Have you ever stopped to think about how a product you use comes into being? We know about the testing of cosmetics on animals, no matter how appalling that practice is to us, but what about products tested on humans? How are paintball guns tested? On live, moving (and well-paid) targets. And who writes the messages in fortune cookies? And if you think they taste-test dog food on dogs, think again… someone gets paid to eat it. I came across an odd job in my online research recently, and it got me thinking about obscure professions. I’ll be sharing them with you in small doses, as some of them are downright gross, while others seem on the surface to be dream jobs, yet when you shake a stick at them, they might not come up to snuff as a day-to-day routine.
When I was younger, I worked in various food industry jobs: My very first job was a summer job working in a Dunkin’ Donuts; the first day or two, I thought I was in heaven; by the second week, I found myself craving savoury things like Doritos and burritos – anything to counter the incessant mist of powdered sugar inhaled and permeating my hair and skin and clothes. A month later, I couldn’t even smell the sweet air.
That job was not in and of itself all that unusual; but the odd job I’d like to share with you today was one I worked at for a couple of years, off and on, through a temp service; I kept being called back for projects because the head chef liked working with me: In the Pizza Hut Laboratories, I assisted him in creating new doughs, sauces, and dishes to be served in Pizza Huts worldwide. It was a fascinating job – before that, I’d never known what a difference 1 gram of yeast in a dough could make.

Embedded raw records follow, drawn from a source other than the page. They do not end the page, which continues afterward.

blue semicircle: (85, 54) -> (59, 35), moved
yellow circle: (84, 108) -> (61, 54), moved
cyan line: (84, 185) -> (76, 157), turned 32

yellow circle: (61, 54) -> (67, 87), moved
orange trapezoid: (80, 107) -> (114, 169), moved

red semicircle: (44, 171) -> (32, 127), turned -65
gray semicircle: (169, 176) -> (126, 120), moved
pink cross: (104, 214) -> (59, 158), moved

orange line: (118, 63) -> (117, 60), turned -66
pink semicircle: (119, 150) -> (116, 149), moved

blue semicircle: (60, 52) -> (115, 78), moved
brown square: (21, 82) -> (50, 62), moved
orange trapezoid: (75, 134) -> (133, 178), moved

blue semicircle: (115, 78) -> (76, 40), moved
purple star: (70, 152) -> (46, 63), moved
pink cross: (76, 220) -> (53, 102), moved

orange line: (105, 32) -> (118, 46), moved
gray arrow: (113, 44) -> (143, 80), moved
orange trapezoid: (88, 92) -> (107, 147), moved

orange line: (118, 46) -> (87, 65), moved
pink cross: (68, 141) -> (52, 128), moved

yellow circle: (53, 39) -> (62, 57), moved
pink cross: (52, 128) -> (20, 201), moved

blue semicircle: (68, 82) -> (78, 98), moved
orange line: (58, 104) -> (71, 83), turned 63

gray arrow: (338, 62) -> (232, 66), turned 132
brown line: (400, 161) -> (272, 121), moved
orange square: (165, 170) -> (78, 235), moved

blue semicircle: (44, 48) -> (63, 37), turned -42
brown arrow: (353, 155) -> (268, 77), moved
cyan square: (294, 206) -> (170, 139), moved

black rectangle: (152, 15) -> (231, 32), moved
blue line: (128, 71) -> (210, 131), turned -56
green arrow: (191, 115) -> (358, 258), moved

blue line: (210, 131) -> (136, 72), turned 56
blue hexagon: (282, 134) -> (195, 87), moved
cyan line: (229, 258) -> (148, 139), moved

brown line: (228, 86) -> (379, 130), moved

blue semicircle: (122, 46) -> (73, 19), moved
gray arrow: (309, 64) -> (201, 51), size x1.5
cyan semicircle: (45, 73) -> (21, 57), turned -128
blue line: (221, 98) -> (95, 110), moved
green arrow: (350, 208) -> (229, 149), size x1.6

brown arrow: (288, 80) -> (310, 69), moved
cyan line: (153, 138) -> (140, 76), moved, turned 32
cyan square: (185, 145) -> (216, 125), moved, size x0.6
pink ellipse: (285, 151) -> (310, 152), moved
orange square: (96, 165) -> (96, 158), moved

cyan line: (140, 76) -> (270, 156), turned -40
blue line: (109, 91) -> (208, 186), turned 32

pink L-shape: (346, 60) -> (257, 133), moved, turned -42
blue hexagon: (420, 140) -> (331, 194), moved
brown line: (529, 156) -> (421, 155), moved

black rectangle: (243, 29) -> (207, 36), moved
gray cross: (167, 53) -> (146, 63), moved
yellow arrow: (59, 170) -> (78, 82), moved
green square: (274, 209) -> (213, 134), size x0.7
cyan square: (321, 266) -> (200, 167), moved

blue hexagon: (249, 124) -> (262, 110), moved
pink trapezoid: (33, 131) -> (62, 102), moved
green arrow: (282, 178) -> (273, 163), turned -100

One memorable event from that time was assisting in the photoshoot for a billboard campaign; we needed four shots: One whole deep-pan pizza, one slice of a deep-pan pizza, and one whole thin pizza and one slice of it. For those four shots, we ensconced ourselves in the chosen photo studio for 10 days, nine-to-five, making literally hundreds of pizzas. Steam doesn’t show up on photos, and back then – before the digital age – it couldn’t just be photoshopped in… it had to be produced with dry ice. The pizza had 20 seconds to get from the oven to the studio across the hall before it would be declared “dead”… unusable for a photograph.
But have you ever seen a wilted, baked bell pepper strip, or a shrivelled mushroom? They’re very unappetizing when blown up to billboard size, believe me. However, according to the US regulations for advertising, we couldn’t just substitute those veggies for raw counterparts, as that would be fraudulent advertising – it had to be something customers could get in the restaurant. So, we blanched vegetables (thus, technically cooked); when the pizza left the oven, we had 10 seconds to go in with toothpicks, loosen the melted cheese, slip the offending veggie out and slip in a replacement to that exact gap, then whisk it across the hall, where the photographer was ready for us. At first, I was extremely popular with my friends, as we all had to take home tons of pizzas! But after a few days, my friends and family were wishing I worked elsewhere… and still, the pizzas kept coming. Needless to say, we got the shots, and we all survived the pizza overdose.
I remember one counterpoint to that penetrating smell of baking pizza: The photographer had a coffee machine in which he brewed a caramel coffee that smelled absolutely heavenly! I’ve never been a coffee drinker, but that was the closest I’d ever come to being tempted to try it! The only thing that stopped me was knowing that it probably smelled much better than it could ever taste, and I didn’t want to ruin the one highlight of my pizza-riddled days.